* _About this exercise_
Find every line in the records below that holds the word "Amber", and copy it out.

· · · · ·

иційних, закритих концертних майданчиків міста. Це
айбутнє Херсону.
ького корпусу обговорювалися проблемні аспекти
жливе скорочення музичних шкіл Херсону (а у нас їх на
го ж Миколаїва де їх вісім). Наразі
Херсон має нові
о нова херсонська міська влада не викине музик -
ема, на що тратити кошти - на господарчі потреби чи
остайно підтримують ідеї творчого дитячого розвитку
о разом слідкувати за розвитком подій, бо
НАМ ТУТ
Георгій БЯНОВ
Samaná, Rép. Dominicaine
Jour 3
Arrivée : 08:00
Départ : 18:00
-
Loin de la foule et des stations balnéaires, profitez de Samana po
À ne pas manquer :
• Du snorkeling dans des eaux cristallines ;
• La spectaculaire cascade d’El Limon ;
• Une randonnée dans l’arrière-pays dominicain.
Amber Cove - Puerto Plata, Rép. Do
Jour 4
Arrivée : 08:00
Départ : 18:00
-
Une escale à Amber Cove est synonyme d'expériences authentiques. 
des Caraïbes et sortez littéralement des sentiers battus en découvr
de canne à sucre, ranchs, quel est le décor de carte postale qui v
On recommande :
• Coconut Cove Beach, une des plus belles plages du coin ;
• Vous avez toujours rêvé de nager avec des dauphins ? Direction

· · · · ·

* _Task output_
Amber Cove - Puerto Plata, Rép. Do
Une escale à Amber Cove est synonyme d'expériences authentiques. 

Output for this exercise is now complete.